Medisim argued that its interests were its “commercial and pecuniary
interests in selling its products”; and “maintaining its commercial
reputation.” The former was a reasonable interest, but not the latter, since
Medisim had no name recognition among consumers and its name didn’t appear on
its own trade dress: it had no commercial reputation to be damaged. It argued that a customer who bought
Medisim’s device expected to receive Medisim’s high quality product, not
BestMed’s inferior device, but that presumed that there was evidence that it
had any reputation in the
market. Nor did Medisim offer evidence
that thermometer purchasers are repeat customers whose past experiences are
likely to affect future purchase decision.

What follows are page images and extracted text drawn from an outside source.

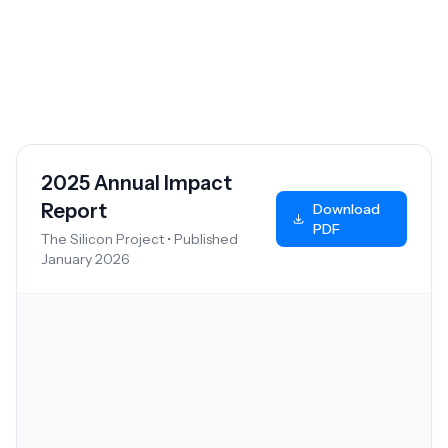
A look back at our achievements and the lives
we've touched this year.
2025 Annual Impact
Report
Download
PDF
The Silicon Project • Published
January 2026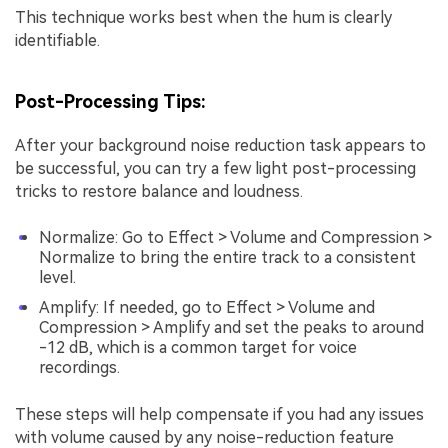
This technique works best when the hum is clearly
identifiable.
Post-Processing Tips:
After your background noise reduction task appears to
be successful, you can try a few light post-processing
tricks to restore balance and loudness.
Normalize: Go to Effect > Volume and Compression >
Normalize to bring the entire track to a consistent
level.
Amplify: If needed, go to Effect > Volume and
Compression > Amplify and set the peaks to around
-12 dB, which is a common target for voice
recordings.
These steps will help compensate if you had any issues
with volume caused by any noise-reduction feature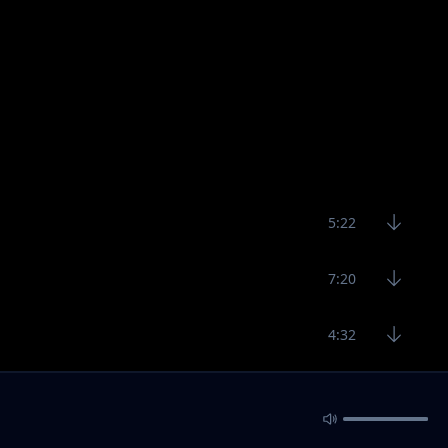
5:22
7:20
4:32
5:22
6:34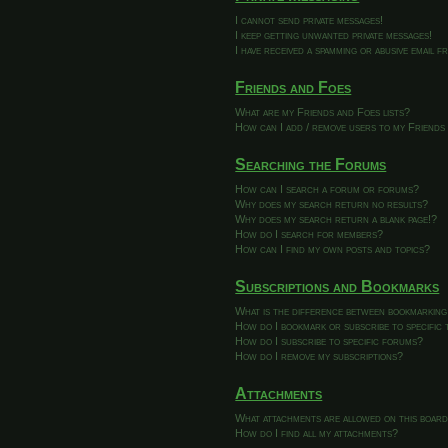
I cannot send private messages!
I keep getting unwanted private messages!
I have received a spamming or abusive email 
Friends and Foes
What are my Friends and Foes lists?
How can I add / remove users to my Friends 
Searching the Forums
How can I search a forum or forums?
Why does my search return no results?
Why does my search return a blank page!?
How do I search for members?
How can I find my own posts and topics?
Subscriptions and Bookmarks
What is the difference between bookmarking
How do I bookmark or subscribe to specific 
How do I subscribe to specific forums?
How do I remove my subscriptions?
Attachments
What attachments are allowed on this boar
How do I find all my attachments?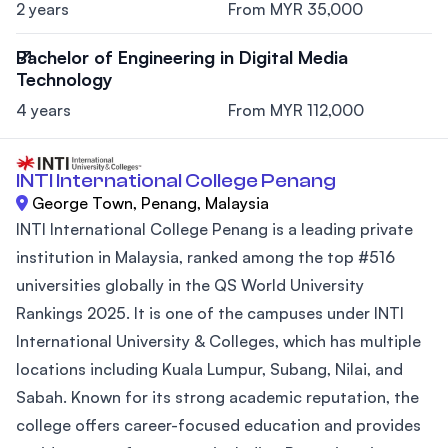
2 years
From MYR 35,000
Bachelor of Engineering in Digital Media
Technology
4 years
From MYR 112,000
INTI International College Penang
George Town, Penang, Malaysia
INTI International College Penang is a leading private
institution in Malaysia, ranked among the top #516
universities globally in the QS World University
Rankings 2025. It is one of the campuses under INTI
International University & Colleges, which has multiple
locations including Kuala Lumpur, Subang, Nilai, and
Sabah. Known for its strong academic reputation, the
college offers career-focused education and provides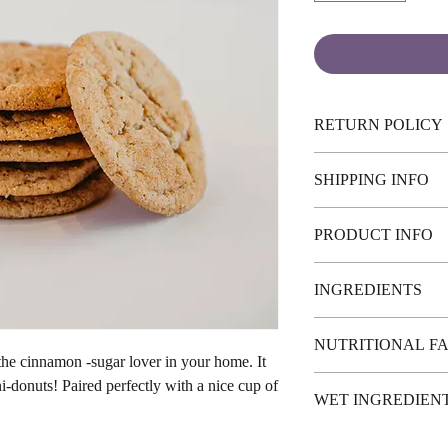
RETURN POLICY
No returns or exchange
SHIPPING INFO
Pick-up or Canada Wide 
PRODUCT INFO
may apply.
This recipe yeilds 30-4
INGREDIENTS
Gluten-Free Flour (Swe
NUTRITIONAL F
rice flour, potato start
 the cinnamon -sugar lover in your home. It
xanthan gum) sugar, so
Calories Per cookie : 5
ni-donuts! Paired perfectly with a nice cup of
hydrogencarbonate, cin
WET INGREDIEN
Dail
May Contain: Nuts
Total Fa
1 cup margarine or 
Saturated Fat 0g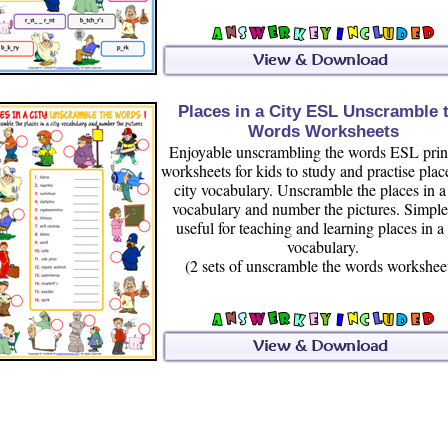
Places in a City ESL Unscramble 
Words Worksheets
Enjoyable unscrambling the words ESL prin
worksheets for kids to study and practise plac
city vocabulary. Unscramble the places in a 
vocabulary and number the pictures. Simpl
useful for teaching and learning places in a 
vocabulary.
(2 sets of unscramble the words workshee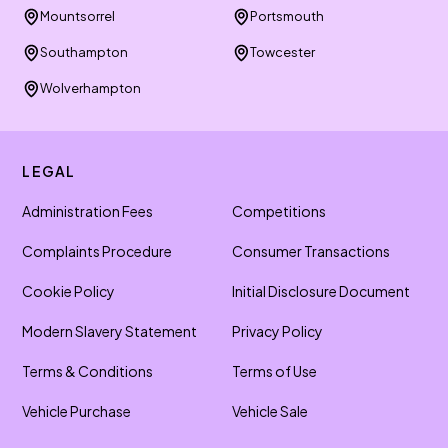
Mountsorrel
Portsmouth
Southampton
Towcester
Wolverhampton
LEGAL
Administration Fees
Competitions
Complaints Procedure
Consumer Transactions
Cookie Policy
Initial Disclosure Document
Modern Slavery Statement
Privacy Policy
Terms & Conditions
Terms of Use
Vehicle Purchase
Vehicle Sale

Anyway, this was a backdoor trademark confusion argument. And Medisim hadn’t even offered evidence of
inferiority. Except for the idea that it
would lose sales because of likely confusion—another trade dress argument—there
was no reason to think Medisim would be harmed by BestMed’s noncomparative
advertising, which only touted its own advantages without direct reference to
competing products. Thus, Medisim lacked
Lanham Act false advertising standing.
In addition, the only statement Medisim identified as false
was BestMed's statement that its thermometer “rapidly tracks heat flow.” This
was the same phrasing used when BestMed distributed Medisim’s thermometer;
Medisim argued that this described the method performed by the two-sensor
Medisim device. The K-Jump device had one sensor, and Medisim argued that it
was literally false to say that it “rapidly tracks heat flow” because that was
synonymous with “performs a heat flux calculation,” which a one-sensor device
couldn’t do. Even assuming that was all
correct, Medisim would still need evidence of materiality, which it didn’t
have. Medisim provided no evidence that
consumers equated “rapidly tracks heat flow” with “performs a heat flux calculation,”
let alone that they knew or cared what the latter was.

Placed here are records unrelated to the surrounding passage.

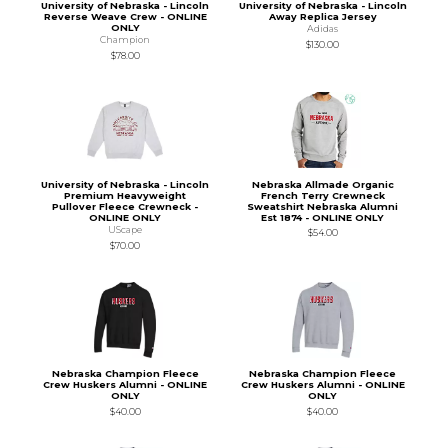
University of Nebraska - Lincoln
University of Nebraska - Lincoln
Reverse Weave Crew - ONLINE
Away Replica Jersey
ONLY
Adidas
Champion
$130.00
$78.00
University of Nebraska - Lincoln
Nebraska Allmade Organic
Premium Heavyweight
French Terry Crewneck
Pullover Fleece Crewneck -
Sweatshirt Nebraska Alumni
ONLINE ONLY
Est 1874 - ONLINE ONLY
UScape
$54.00
$70.00
Nebraska Champion Fleece
Nebraska Champion Fleece
Crew Huskers Alumni - ONLINE
Crew Huskers Alumni - ONLINE
ONLY
ONLY
$40.00
$40.00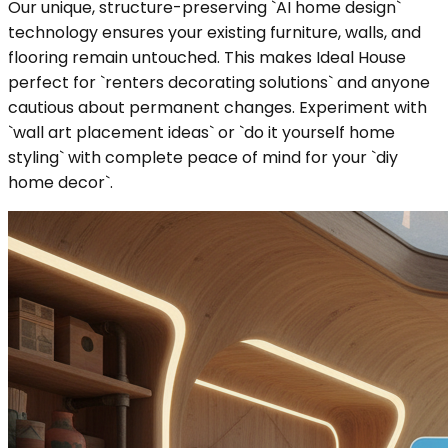
Our unique, structure-preserving `AI home design`
technology ensures your existing furniture, walls, and
flooring remain untouched. This makes Ideal House
perfect for `renters decorating solutions` and anyone
cautious about permanent changes. Experiment with
`wall art placement ideas` or `do it yourself home
styling` with complete peace of mind for your `diy
home decor`.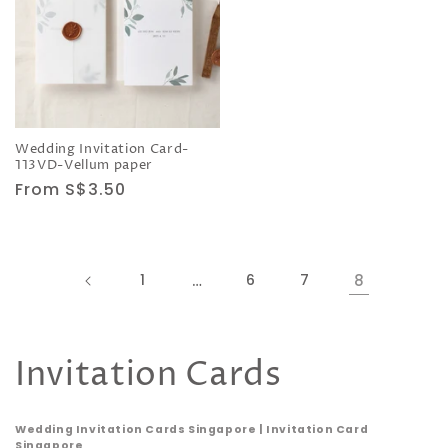
Wedding Invitation Card-
113VD-Vellum paper
Regular
From S$3.50
price
1
…
6
7
8
C
Invitation Cards
o
Wedding Invitation Cards Singapore | Invitation Card
Singapore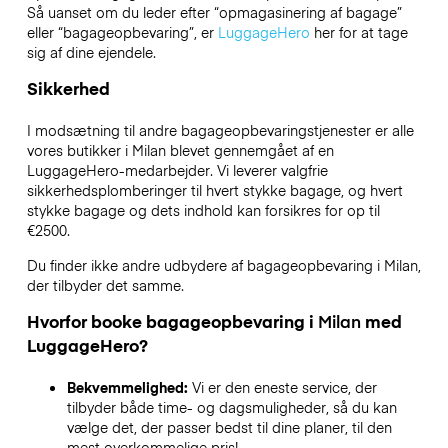
Så uanset om du leder efter “opmagasinering af bagage”
eller “bagageopbevaring”, er
LuggageHero
her for at tage
sig af dine ejendele.
Sikkerhed
I modsætning til andre bagageopbevaringstjenester
er alle
vores butikker i
Milan
blevet gennemgået af en
LuggageHero-medarbejder. Vi leverer valgfrie
sikkerhedsplomberinger til hvert stykke bagage, og hvert
stykke bagage og dets indhold kan forsikres for op til
€2500
.
Du finder ikke andre udbydere af bagageopbevaring i
Milan
,
der tilbyder det samme.
Hvorfor booke bagageopbevaring i
Milan
med
LuggageHero?
Bekvemmelighed:
Vi er den eneste service, der
tilbyder både time- og dagsmuligheder, så du kan
vælge det, der passer bedst til dine planer, til den
mest overkommelige pris!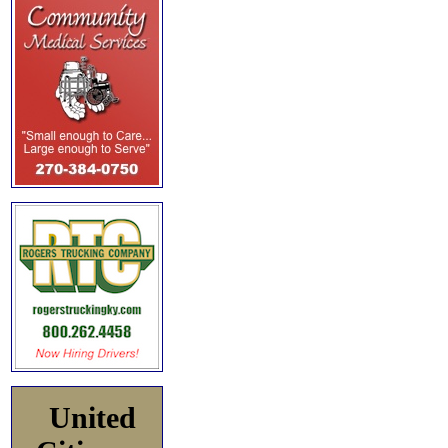
United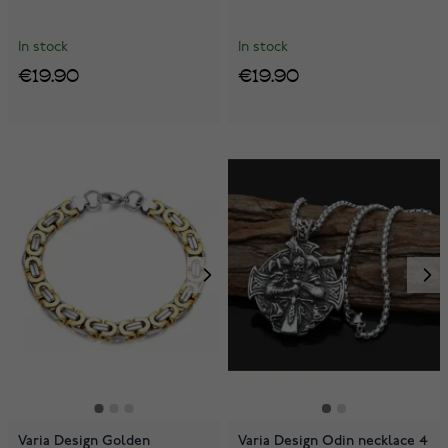
In stock
In stock
€19.90
€19.90
Varia Design Golden
Varia Design Odin necklace 4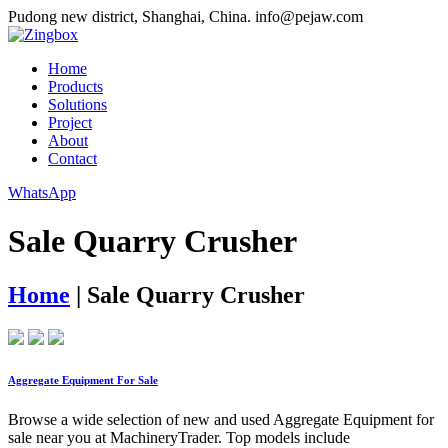
Pudong new district, Shanghai, China.
info@pejaw.com
Home
Products
Solutions
Project
About
Contact
WhatsApp
Sale Quarry Crusher
Home
|
Sale Quarry Crusher
Aggregate Equipment For Sale
Browse a wide selection of new and used Aggregate Equipment for
sale near you at MachineryTrader. Top models include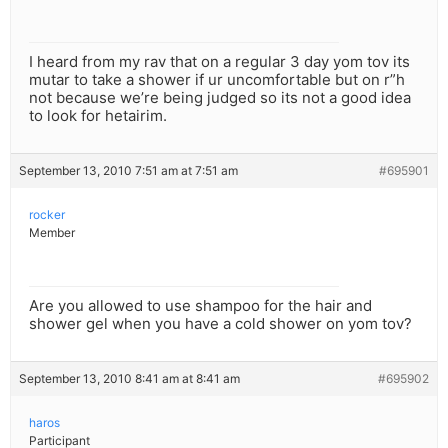
I heard from my rav that on a regular 3 day yom tov its
mutar to take a shower if ur uncomfortable but on r”h
not because we’re being judged so its not a good idea
to look for hetairim.
September 13, 2010 7:51 am at 7:51 am
#695901
rocker
Member
Are you allowed to use shampoo for the hair and
shower gel when you have a cold shower on yom tov?
September 13, 2010 8:41 am at 8:41 am
#695902
haros
Participant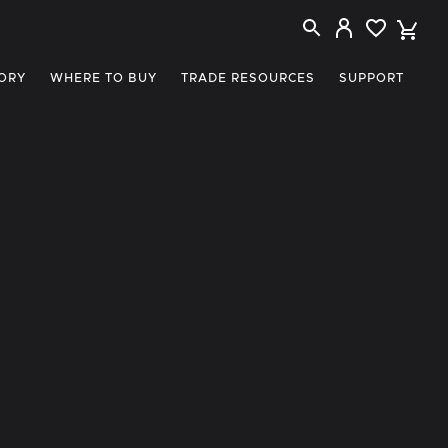
ORY
WHERE TO BUY
TRADE RESOURCES
SUPPORT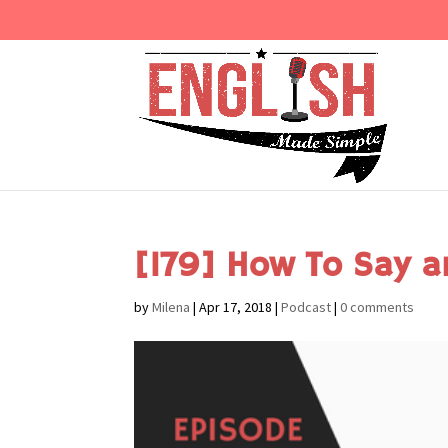
[179] How To Say a
by
Milena
|
Apr 17, 2018
|
Podcast
|
0 comments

Medisim’s NY GBL §§ 349 and 350 claims failed because the
gravamen of its complaint wasn’t consumer injury or harm to the public
interest.
The unjust enrichment claim, however, survived because the
unfair competition claim did, and so it wasn’t just duplicative of the
copyright infringement claim and preempted.
The Lanham Act doesn’t preempt state law (but see above).
BestMed also managed to kick out claims for statutory
damages for copyright infringement, since the registration followed the
commencement of infringement, which occurred many years after first
publication. Medisim’s patent claims,
which I haven’t discussed, survived.